The first part of the show started out with Anu as Antigone talking with her sister Ismene (Eleni Pappageorge) about how unfair it was that only one of their brothers could be buried. So she decided to bury him but then the guard (David Guy) caught her and she was Kreon (Ann James) sentenced to death. It is kind of ironic that she went to bury someone and ended up buried herself. And you don't really know if she is alive or dead at the end. I'd like to think she is alive because I like happy endings. I really liked when Eurydike (David Prete) said, "This is Eurydike's monologue. This is her only speech in the play." And I think that it is cool not to have them recite the monologue in a straightforward way and just saying what it is, just basically summarizing it.
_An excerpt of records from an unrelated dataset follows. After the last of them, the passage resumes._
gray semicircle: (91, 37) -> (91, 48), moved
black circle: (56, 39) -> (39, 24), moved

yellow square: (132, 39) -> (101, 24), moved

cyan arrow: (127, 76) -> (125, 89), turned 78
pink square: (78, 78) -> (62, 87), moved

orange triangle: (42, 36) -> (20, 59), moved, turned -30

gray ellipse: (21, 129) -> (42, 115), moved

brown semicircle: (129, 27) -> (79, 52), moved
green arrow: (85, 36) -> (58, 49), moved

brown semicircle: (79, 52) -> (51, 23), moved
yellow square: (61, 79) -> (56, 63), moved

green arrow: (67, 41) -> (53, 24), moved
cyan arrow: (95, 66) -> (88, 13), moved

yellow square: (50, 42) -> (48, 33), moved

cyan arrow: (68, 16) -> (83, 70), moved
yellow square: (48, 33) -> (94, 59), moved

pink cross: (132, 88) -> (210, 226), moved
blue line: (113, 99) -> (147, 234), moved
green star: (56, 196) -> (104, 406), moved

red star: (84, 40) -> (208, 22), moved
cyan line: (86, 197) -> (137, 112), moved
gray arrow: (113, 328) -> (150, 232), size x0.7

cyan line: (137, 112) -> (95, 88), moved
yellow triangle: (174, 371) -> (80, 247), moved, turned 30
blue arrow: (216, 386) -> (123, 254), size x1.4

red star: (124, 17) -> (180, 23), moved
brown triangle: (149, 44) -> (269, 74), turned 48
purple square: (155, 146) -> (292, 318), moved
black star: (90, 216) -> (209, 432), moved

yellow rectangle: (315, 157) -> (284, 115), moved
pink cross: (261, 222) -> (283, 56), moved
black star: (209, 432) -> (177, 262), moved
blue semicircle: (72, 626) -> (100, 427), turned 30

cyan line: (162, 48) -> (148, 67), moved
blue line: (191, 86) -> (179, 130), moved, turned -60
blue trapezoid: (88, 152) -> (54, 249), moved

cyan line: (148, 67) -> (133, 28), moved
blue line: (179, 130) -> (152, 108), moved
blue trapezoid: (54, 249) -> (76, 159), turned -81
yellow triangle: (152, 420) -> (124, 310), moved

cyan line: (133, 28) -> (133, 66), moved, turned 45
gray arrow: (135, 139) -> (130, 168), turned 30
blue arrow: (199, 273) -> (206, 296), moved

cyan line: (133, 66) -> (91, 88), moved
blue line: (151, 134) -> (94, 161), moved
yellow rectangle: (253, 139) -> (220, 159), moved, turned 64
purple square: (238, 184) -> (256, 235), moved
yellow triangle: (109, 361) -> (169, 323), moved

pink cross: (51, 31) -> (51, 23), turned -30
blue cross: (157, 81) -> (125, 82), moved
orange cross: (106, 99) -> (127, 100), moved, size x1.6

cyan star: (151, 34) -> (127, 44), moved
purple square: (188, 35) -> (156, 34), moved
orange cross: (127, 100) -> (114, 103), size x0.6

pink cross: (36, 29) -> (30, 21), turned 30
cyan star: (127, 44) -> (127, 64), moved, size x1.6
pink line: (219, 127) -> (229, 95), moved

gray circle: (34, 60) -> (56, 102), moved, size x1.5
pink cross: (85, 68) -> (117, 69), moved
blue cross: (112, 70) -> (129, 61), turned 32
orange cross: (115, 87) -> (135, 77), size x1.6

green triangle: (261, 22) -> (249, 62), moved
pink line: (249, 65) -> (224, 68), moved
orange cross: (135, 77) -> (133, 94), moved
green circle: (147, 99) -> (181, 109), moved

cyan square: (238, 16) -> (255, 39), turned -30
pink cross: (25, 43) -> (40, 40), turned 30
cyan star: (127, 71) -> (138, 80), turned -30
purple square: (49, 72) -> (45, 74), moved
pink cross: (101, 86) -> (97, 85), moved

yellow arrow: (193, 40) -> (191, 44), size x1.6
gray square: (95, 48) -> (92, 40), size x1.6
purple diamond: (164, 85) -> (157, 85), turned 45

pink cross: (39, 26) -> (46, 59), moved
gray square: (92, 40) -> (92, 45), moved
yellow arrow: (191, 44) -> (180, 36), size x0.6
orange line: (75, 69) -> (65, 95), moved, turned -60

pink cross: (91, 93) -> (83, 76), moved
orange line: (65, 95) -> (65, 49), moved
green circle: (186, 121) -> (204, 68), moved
It is unusual and it showed that the character of the wife, she was just "the wife." She didn't do anything else. The Chorus (Lona Livingston), who is basically the narrator, also had a part to play. She was basically the court advisor to Kreon, like Jafar but she is not evil. Teiresias (Maritza Cervantes) was really awesome because he was completely blind but he could tell the future. And I really liked when the The Chorus said about Teiresias something along the lines of "And history shows, he is always right." I thought that was funny because it was very matter-of-fact. And I liked when The Chorus was proving someone wrong already, but then they still made it so matter-of-fact.

I found it cool that they switched actors and did the same show a second time, but the second time around the jokes weren't funny and you already knew what was going to happen, and it made it less enjoyable than the first time even though the actors were equally as good. But then it was also good because you got to understand things a little better because you were hearing it for the second time. And I think it was also cool how the actors' interpretations were different. Kreon in the first part plays Antigone during the second part. I think that the actor got to get the experience of both characters. If Kreon could have seen Antigone's side, the ending might have been different and he wouldn't have tried to bury her in the first place. Eurydike hates Kreon a lot, so the play has that actor become the person that they hated before. So then you can get both perspectives like I said before.

People who would like this show are people who like Greek drama, different perspectives, and knowing what the ending could have been. I think people should go see this show. It was a very interesting and eye-opening experience for me.